Nine diseases have been nominated to an HHS advisory committee as possible additions to newborn screening programs. Only two have won the committee’s approval.
But R. Rodney Howell, the chair of the committee, tells the Health Blog that he’d like to see at least one of the conditions that was initially turned down be re-nominated: Pompe disease, a rare genetic disorder involving a missing or insufficient enzyme. Pompe can lead to severe heart and muscle damage and in some cases is fatal.
The disease “should be on the (newborn screening) panel,” Howell says, adding that his opinions are his own and do not necessarily reflect the views of the entire committee.
Still, Howell’s high profile in the world of newborn screening — in addition to chairing the advisory committee, he speaks widely about newborn screening and is also a professor of pediatrics and chair emeritus at the University of Miami — means his words carry weight.
As the WSJ reports today, the heel-prick blood test that babies receive within days of birth can give parents more information than ever before about the risk for a number of diseases. Every state decides for itself which diseases it will screen for, but the head of HHS makes recommendations. Currently, there are 30 core conditions for which HHS believes all babies should be screened.
When the HHS advisory committee refused to recommend Pompe in 2008, Howell was the one who signed the letter giving the bad news to Priya Kishnani, the chief of pediatric medical genetics at Duke University who nominated the disease for inclusion on the HHS list.

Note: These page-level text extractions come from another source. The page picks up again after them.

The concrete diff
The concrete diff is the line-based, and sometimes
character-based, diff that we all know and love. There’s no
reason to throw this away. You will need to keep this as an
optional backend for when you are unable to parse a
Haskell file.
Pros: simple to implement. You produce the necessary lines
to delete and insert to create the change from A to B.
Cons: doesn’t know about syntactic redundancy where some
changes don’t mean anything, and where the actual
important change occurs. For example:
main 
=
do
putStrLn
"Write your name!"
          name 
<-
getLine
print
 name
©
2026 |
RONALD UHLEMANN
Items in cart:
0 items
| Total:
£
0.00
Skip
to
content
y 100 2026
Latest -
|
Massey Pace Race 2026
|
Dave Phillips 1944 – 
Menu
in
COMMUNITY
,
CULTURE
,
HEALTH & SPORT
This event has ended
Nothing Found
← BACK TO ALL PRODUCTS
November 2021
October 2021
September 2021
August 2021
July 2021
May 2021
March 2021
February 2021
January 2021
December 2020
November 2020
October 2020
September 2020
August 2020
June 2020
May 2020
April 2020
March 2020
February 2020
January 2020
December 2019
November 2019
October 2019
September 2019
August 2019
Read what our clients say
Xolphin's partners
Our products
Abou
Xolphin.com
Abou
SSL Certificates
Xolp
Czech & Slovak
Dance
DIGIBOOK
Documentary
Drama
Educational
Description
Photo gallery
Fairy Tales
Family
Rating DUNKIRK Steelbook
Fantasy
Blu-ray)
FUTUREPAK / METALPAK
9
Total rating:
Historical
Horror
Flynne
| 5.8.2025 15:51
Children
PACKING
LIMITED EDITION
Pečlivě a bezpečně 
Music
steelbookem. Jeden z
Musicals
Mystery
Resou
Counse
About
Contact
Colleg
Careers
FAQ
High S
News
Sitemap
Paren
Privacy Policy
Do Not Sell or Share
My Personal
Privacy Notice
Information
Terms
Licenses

In the letter, Howell said the committee’s concerns included worries that the newborn screening test for Pompe seemed to have a relatively high false-positive rate. In addition, since in some cases the disease doesn’t appear until adulthood, the committee requested more data on how to better distinguish babies with the aggressive, early-onset form of the disease, who require immediate treatment, from those who can instead be monitored over time. The committee also requested that a pilot study be set up in the U.S. to try to answer these questions.
Howell says the group is rigorous when it comes to assessing diseases nominated to the newborn screening panel and takes into account the perspectives of the families of children with the disease, doctors, and scientists. It also reviews published and unpublished scientific data.
Kishnani tells the Health Blog that one reason she initially nominated Pompe is that in infants with the aggressive form of the disease, “even a week makes a difference in the outcome.”
She says she was frustrated by the committee’s decision but has been working towards addressing their concerns. One key stumbling block was getting U.S. data. She said Illinois is slated to become the first state to begin state-wide newborn screening for Pompe in 2012, “but it’s going to take some time to get results.”
Michael Watson, who heads an NIH-funded Newborn Screening Translational Research Network, says the group is already working with investigators in a number of states interested in screening for five rare metabolic diseases, including Pompe, to generate the kind of data requested by the advisory committee.
Missouri and New Mexico have also passed legislation to screen for Pompe, says Brad Therrell, director of the National Newborn Screening and Genetics Resource Center.
Kishnani may not have to wait. Howell says there is now sufficient screening data from a program in Taiwan, and that new methods have been developed to help distinguish babies who need immediate treatment from those who should be monitored. “The questions present when Pompe was initially reviewed currently have answers,” Howell says. “The Pompe community should re-nominate.”